Rathbone looked at Juniver again. Had the Beshara case really been big enough to build a reputation from which to reach for that? Or was York deluding himself? Perhaps Rathbone should have read more of the newspapers from the time of the sinking; then he would have understood the mood better.

“Is York in line for the next high office vacant?” he asked Juniver. Answers winged through his mind: York as lord chief justice, smiling under his white wig, nodding as he spoke with the prime minister, bowing before the queen. He saw Beata behind him, watching. Even if she just affected to be proud to be his wife, his heart ached for her. If she really was proud, because she had no idea the price York had paid for the honor, Rathbone was hurt as if with a raw wound. And if she knew the price, and did not care, then the pain within him was intolerable.

Had his tragedy with Margaret so warped his belief in people, and in his own judgment, that he trusted nothing anymore? He should not allow her to do that to him! No, that was not strictly fair: He was doing it to himself. Blaming others was what had driven them apart, the refusal to accept the truth because it hurt.

He forced himself back to the issue.

“It began as minor error,” he said to Juniver. “But it looks to me as if he compounded it until it moved into the realm of something that would be cause for reversal in an ordinary trial for theft or assault. No one is going to reverse Beshara’s conviction, because of the horror of the crime. York will have known that, as will Camborne. But is there anything here, looking at it now with the knowledge that Beshara was innocent, that could be viewed as corruption?”
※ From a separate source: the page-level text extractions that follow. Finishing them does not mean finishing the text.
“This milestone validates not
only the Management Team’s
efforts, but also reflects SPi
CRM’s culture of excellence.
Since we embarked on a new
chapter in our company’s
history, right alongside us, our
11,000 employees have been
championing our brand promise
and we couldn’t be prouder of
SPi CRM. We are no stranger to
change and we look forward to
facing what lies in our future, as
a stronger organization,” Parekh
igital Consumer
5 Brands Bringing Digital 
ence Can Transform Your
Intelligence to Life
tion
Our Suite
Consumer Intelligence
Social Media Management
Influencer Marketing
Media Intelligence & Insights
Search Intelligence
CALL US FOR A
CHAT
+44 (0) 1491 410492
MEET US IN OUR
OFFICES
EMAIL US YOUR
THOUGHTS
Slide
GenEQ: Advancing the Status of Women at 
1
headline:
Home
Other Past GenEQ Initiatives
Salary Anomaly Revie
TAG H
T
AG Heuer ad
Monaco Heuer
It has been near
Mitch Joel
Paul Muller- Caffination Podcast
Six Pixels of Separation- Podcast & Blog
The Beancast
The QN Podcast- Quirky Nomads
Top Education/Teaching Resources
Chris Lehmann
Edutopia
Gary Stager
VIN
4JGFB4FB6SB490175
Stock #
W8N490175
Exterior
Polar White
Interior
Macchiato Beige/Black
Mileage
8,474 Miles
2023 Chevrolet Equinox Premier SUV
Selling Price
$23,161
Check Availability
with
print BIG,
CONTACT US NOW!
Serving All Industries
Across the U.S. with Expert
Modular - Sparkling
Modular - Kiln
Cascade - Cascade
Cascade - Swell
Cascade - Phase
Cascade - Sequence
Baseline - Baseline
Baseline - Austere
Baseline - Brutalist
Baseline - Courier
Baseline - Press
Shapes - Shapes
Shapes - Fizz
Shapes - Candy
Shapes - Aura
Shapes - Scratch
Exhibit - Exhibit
Juniver’s eyes widened. “You’d accuse York of corruption?”

“If there are grounds,” Rathbone replied. “Wouldn’t you?” Then instantly he changed his mind. He had been willfully insensitive. “If it is necessary, I will. I have nothing to lose anyway, and more chance of presenting it successfully. If it came to that.”

“Bring down York?” Juniver said in little more than a whisper. “Because of the Beshara trial?” There was more than doubt in his voice; there was the weight of all he must know about Rathbone’s own trial over which York had presided, and he might even guess what else lay between them.